Keywords: targeted therapy, immunotherapy, chemotherapy, cancer, nccn guidelines, oncology, chatgpt
Introduction
The integration of continuously more advanced forms of machine learning and artificial intelligence (AI) has been an area of controversy within medicine for decades. Similar to now, with utilization of neural networks to categorize electrocardiograms (ECGs) arouse concern regarding accuracy, liability, and capability [1]. The flexibility of these models has allowed for a bevy of new applications including image generation, as well as translation. Leaders within healthcare and technology have sought to assuage these fears, as well as outline means of qualifying abilities of these new tools [2-4].
Within the last few months, ChatGPT has garnered attention through nearly all domains of society, inspiring individuals from multiple fields, medicine included, to probe its flexibility and aptitude at a wide range of tasks [5-6]. ChatGPT, produced by OpenAI, is a large language model (LLM) released for public use in November 2022. LLMs utilize algorithms in conjunction with large amounts of text data to establish probabilities associated words in a given context [7]. The implication is that with proper implementation, and data, LLMs may therefore generate unique sentences based on available information. ChatGPT itself rests on an LLM produced by OpenAI called GPT3.5. GPT3.5 has been sculpted utilizing text data from the internet in coordination with supervised learning and other methods.
In this study, we evaluate the performance of ChatGPT in its ability to make guideline-based treatment recommendations for patients with metastatic solid tumors. Uniformly, the National Comprehensive Cancer Network (NCCN) guidelines, are utilized as a reference standard to ascertain approval by CMS and other insurance organizations as well as determine the expected treatment pathway for patients in defined categories [8]. Understandably, individual patients will vary in their specific clinical circumstances and the ability of a clinician to adjust to nuance is paramount. Nonetheless, most patients with metastatic disease will receive systemic therapy recommendations in line with established guidelines for their diagnosis. Given the degree of standardization within this framework, it makes a suitable environment in which to assess the recommendations of a LLM, such as ChatGPT.
Materials and methods
Large language model
ChatGPT is a LLM that can respond to complex questions or commands [9]. This model has been honed utilizing reinforcement Learning from Human Feedback. Model responses are assessed for quality by Human AI trainers, with utilization of an incentive structure towards those ranked highest. Proximal policy optimization was then used to fine-tune the model further [10]. The model, in response to queries, can produce varied responses. These have not been qualified for their accuracy within the field of oncology.
Input source
Some 51 different prompts were performed utilizing 32 separate subtypes of solid cancers as defined by NCCN in the first line treatment setting. All sample prompts were standardized to avoid specific reference to gender, or socioeconomic status. An age of reflective of the diagnosis was provided for all questions. The exact prompt as specified for estrogen receptor, progesterone receptor, and HER2 negative breast cancer may be seen in Figure 1. Multiple iterations established that this verbiage was most likely to solicit a suitable response for the purposes of this study. To reduce variability and ensure collection of data, all questions were entered in a single chat session on 1/17/2023 by one user.
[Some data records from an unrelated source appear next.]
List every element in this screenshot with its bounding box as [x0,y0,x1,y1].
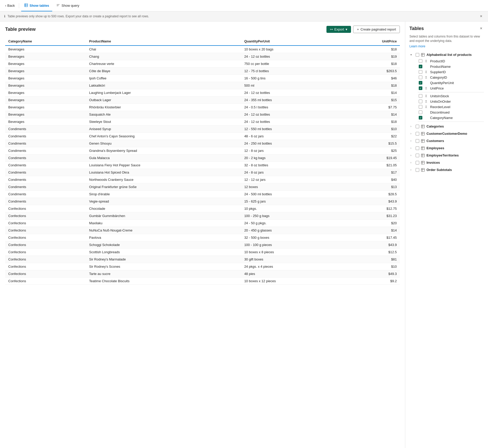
table-cell: $46 [343,75,400,82]
table-row: CondimentsNorthwoods Cranberry Sauce12 -… [5,176,400,183]
chevron-icon: › [410,139,414,142]
table-grid-icon [421,146,425,150]
svg-rect-22 [421,161,424,164]
table-row: BeveragesChang24 - 12 oz bottles$19 [5,53,400,60]
table-cell: 24 - 250 ml bottles [241,140,343,147]
learn-more-link[interactable]: Learn more [409,44,425,48]
show-tables-tab[interactable]: Show tables [21,0,52,11]
back-button[interactable]: ‹ Back [3,3,17,9]
table-cell: Laughing Lumberjack Lager [86,89,241,96]
table-cell: Confections [5,263,86,270]
table-cell: Beverages [5,96,86,104]
table-cell: Gumbär Gummibärchen [86,212,241,220]
tree-table-toggle-employees[interactable]: ›Employees [409,145,484,152]
col-checkbox-discontinued[interactable] [419,110,422,114]
table-cell: 100 - 250 g bags [241,212,343,220]
table-row: ConfectionsGumbär Gummibärchen100 - 250 … [5,212,400,220]
table-cell: Confections [5,212,86,220]
chevron-icon: › [410,132,414,135]
col-item-unitprice[interactable]: ΣUnitPrice [418,86,484,91]
col-checkbox-reorderlevel[interactable] [419,105,422,109]
col-checkbox-productname[interactable] [419,65,422,68]
table-cell: Maxilaku [86,220,241,227]
tree-table-toggle-customers[interactable]: ›Customers [409,137,484,145]
table-cell: Beverages [5,75,86,82]
chevron-icon: › [410,168,414,171]
table-checkbox-categories[interactable] [416,125,419,128]
show-query-tab[interactable]: Show query [53,0,82,11]
col-item-supplierid[interactable]: ΣSupplierID [418,69,484,75]
col-checkbox-unitprice[interactable] [419,86,422,90]
table-cell: 12 - 12 oz jars [241,176,343,183]
table-cell: $263.5 [343,68,400,75]
info-close-button[interactable]: × [478,13,484,19]
column-name: UnitsOnOrder [430,100,451,103]
table-grid-icon [421,132,425,136]
col-checkbox-unitsinstock[interactable] [419,94,422,98]
col-item-quantityperunit[interactable]: QuantityPerUnit [418,80,484,86]
table-cell: Sasquatch Ale [86,111,241,118]
tree-table-toggle-employee-territories[interactable]: ›EmployeeTerritories [409,152,484,159]
table-cell: $7.75 [343,104,400,111]
col-item-unitsonorder[interactable]: ΣUnitsOnOrder [418,99,484,104]
chevron-icon: › [410,147,414,150]
table-checkbox-customer-demo[interactable] [416,132,419,136]
table-cell: 10 pkgs. [241,205,343,212]
col-checkbox-productid[interactable] [419,59,422,63]
table-cell: Condiments [5,169,86,176]
col-checkbox-categoryid[interactable] [419,76,422,79]
table-checkbox-alphabetical-products[interactable] [416,53,419,57]
col-checkbox-supplierid[interactable] [419,70,422,74]
column-name: CategoryName [430,116,453,120]
col-item-discontinued[interactable]: Discontinued [418,110,484,115]
table-cell: 12 - 8 oz jars [241,147,343,154]
chevron-icon: › [410,125,414,128]
column-list: ΣProductIDProductNameΣSupplierIDΣCategor… [409,58,484,122]
col-checkbox-quantityperunit[interactable] [419,81,422,85]
col-checkbox-categoryname[interactable] [419,116,422,120]
table-cell: 48 pies [241,270,343,278]
sigma-icon: Σ [424,87,428,90]
create-paginated-button[interactable]: + Create paginated report [353,26,400,33]
tree-table-toggle-order-subtotals[interactable]: ›Order Subtotals [409,166,484,174]
tree-table-toggle-customer-demo[interactable]: ›CustomerCustomerDemo [409,130,484,137]
tree-table-alphabetical-products: ▾Alphabetical list of productsΣProductID… [409,51,484,122]
data-table-scroll[interactable]: CategoryName ProductName QuantityPerUnit… [5,37,400,285]
panel-close-button[interactable]: × [478,26,484,31]
col-item-unitsinstock[interactable]: ΣUnitsInStock [418,93,484,99]
svg-rect-25 [421,168,424,171]
col-item-productid[interactable]: ΣProductID [418,58,484,64]
table-cell: Rhönbräu Klosterbier [86,104,241,111]
col-item-productname[interactable]: ProductName [418,64,484,69]
col-item-reorderlevel[interactable]: ΣReorderLevel [418,104,484,110]
col-item-categoryid[interactable]: ΣCategoryID [418,75,484,80]
table-checkbox-employees[interactable] [416,146,419,150]
col-checkbox-unitsonorder[interactable] [419,100,422,103]
column-name: ProductID [430,59,445,63]
col-item-categoryname[interactable]: CategoryName [418,115,484,121]
tree-table-toggle-categories[interactable]: ›Categories [409,123,484,130]
table-cell: 24 - 12 oz bottles [241,111,343,118]
table-cell: Beverages [5,111,86,118]
table-cell: Confections [5,205,86,212]
column-separator [418,122,484,122]
export-button[interactable]: ↦ Export ▾ [326,26,351,33]
table-cell: $43.9 [343,241,400,249]
tree-table-invoices: ›Invoices [409,159,484,166]
table-cell: Scottish Longbreads [86,249,241,256]
chevron-icon: › [410,154,414,157]
table-checkbox-customers[interactable] [416,139,419,143]
tree-table-toggle-invoices[interactable]: ›Invoices [409,159,484,166]
table-cell: Lakkaliköri [86,82,241,89]
column-name: CategoryID [430,76,447,79]
table-cell: Chocolade [86,205,241,212]
svg-rect-16 [421,147,424,150]
table-cell: Confections [5,270,86,278]
table-cell: Condiments [5,191,86,198]
table-checkbox-order-subtotals[interactable] [416,168,419,172]
table-checkbox-invoices[interactable] [416,161,419,165]
table-cell: Pavlova [86,234,241,241]
table-cell: 32 - 500 g boxes [241,234,343,241]
table-checkbox-employee-territories[interactable] [416,154,419,157]
tree-table-toggle-alphabetical-products[interactable]: ▾Alphabetical list of products [409,51,484,58]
Figure 1. Schematic for query of ChatGPT as well as calculation of VTQ.
VTQ, valid therapy quotient; ChatGPT, chat generative pre-trained transformer; NCCN, National Comprehensive Cancer Network
Assessment
Outputs from ChatGPT were scored for accordance with NCCN guidelines. Where multiple systemic therapies were suggested, zero points were assigned for suggestions of unlisted therapies. Therefore, only positive scores were possible. The number of valid options was subsequently divided by the total proffered. This determined the valid therapy quotient (VTQ), a rough surrogate for fraction of acceptable recommendations. VTQs range from 0 to 1. VTQ was calculated on a per agent basis, such that combination regimens of multiple agents would be divided into their constituent chemotherapies. Agents withdrawn within the last two years were counted as valid, as it is speculated that ChatGPT was trained using data from 2021. This affected few VTQs. One example includes atezolizumab, which was voluntarily withdrawn by Genentech for patients with triple negative breast cancer. Vague statements such as names of families or types of agents were not counted towards the VTQ.
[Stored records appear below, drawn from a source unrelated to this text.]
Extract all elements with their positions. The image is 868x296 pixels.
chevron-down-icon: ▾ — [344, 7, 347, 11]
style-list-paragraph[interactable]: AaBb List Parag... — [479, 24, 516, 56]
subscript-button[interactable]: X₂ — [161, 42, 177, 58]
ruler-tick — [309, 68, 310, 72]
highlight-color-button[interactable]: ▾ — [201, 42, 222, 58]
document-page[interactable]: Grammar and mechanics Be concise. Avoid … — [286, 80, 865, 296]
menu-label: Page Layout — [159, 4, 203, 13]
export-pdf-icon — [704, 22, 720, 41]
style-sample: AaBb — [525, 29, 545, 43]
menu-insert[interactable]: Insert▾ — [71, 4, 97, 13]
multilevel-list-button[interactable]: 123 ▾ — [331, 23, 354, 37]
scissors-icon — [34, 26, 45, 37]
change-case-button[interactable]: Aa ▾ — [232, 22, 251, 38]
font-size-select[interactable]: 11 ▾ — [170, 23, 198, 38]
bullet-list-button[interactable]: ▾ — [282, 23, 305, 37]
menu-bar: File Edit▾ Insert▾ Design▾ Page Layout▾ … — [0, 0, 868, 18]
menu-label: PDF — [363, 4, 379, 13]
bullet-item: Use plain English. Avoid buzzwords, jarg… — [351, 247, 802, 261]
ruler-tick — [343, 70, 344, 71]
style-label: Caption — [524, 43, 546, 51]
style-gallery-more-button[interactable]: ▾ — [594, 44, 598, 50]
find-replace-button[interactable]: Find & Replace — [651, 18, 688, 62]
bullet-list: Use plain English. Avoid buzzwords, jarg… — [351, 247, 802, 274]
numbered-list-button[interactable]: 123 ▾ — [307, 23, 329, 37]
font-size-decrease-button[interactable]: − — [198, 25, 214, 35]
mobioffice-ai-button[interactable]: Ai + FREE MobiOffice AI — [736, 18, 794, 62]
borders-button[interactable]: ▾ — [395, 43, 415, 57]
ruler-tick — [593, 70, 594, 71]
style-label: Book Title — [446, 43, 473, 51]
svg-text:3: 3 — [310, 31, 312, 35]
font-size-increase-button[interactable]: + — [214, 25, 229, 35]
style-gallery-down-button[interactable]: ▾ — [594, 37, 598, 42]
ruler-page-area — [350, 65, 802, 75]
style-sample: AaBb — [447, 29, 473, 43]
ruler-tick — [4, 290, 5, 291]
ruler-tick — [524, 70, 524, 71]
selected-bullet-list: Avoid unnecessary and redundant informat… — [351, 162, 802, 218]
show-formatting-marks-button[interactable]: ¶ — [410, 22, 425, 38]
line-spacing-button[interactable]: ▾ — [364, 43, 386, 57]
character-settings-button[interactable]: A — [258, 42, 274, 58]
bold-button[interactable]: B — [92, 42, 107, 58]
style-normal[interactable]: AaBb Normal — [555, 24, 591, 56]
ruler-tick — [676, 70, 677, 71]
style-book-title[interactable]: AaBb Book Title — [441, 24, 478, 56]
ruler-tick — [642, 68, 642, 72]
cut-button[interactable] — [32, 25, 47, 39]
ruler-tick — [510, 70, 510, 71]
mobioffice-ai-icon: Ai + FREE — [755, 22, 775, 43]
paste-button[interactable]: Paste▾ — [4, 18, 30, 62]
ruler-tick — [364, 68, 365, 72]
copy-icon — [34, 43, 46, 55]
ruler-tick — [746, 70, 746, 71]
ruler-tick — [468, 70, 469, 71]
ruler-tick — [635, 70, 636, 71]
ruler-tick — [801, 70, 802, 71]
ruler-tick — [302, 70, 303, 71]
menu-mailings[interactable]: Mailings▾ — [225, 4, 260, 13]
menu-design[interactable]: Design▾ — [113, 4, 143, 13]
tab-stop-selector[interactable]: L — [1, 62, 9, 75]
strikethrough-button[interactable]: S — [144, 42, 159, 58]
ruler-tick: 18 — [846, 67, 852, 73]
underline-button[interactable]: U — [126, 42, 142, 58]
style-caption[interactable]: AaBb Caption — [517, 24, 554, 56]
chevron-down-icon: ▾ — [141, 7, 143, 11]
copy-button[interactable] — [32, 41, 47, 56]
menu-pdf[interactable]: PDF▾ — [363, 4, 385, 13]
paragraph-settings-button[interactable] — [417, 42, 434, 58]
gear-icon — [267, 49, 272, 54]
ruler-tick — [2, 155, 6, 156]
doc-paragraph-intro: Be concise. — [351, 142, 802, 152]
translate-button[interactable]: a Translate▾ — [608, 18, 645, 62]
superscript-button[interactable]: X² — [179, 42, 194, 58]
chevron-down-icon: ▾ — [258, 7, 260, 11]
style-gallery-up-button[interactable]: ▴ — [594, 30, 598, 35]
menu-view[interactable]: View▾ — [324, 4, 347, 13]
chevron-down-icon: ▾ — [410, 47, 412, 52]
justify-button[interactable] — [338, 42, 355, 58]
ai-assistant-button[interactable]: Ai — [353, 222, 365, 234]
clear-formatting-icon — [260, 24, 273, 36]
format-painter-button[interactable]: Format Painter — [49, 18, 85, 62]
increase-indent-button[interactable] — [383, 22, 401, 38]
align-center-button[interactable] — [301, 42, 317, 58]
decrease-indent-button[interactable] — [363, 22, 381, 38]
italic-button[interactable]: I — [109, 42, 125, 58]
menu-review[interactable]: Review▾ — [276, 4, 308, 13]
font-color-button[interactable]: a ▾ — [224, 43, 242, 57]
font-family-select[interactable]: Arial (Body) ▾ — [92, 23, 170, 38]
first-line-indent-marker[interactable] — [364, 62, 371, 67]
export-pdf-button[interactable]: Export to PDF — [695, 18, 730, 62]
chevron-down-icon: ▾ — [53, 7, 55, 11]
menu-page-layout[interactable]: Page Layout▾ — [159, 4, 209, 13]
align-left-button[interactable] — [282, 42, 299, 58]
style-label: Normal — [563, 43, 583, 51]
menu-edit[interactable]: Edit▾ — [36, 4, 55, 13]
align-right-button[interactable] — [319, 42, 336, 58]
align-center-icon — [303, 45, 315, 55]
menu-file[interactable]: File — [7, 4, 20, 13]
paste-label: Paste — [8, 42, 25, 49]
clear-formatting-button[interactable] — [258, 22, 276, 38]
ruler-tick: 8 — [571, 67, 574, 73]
Descriptive statistics were performed in order to assess associations between types of agents tabulated as first line therapies and accuracy. VTQs were later analyzed within the contexts of families of mechanisms of actions, as well as plotted against predicted annual United States incidence of each disease state when available. A Pearson’s correlation coefficient was calculated assessing the relationship of VTQ to annual incidence [11]. Predicted incidences were extracted from recently published estimates for 2023 [12].
Results
In total, 51 separate queries were performed for unique clinical situations and 30 distinct histologic subtypes. Examples of 91 medications were provided across all responses (Table 1). Amongst those medications, 58 were classified as targeted therapies, 25 as cytotoxic, and 8 as immunotherapy. The fewest medications offered as possibilities for a prompt was 2, while the highest was 10. Responses returned a mean of 5.8 therapies, with 4.5 of those being listed within the NCCN.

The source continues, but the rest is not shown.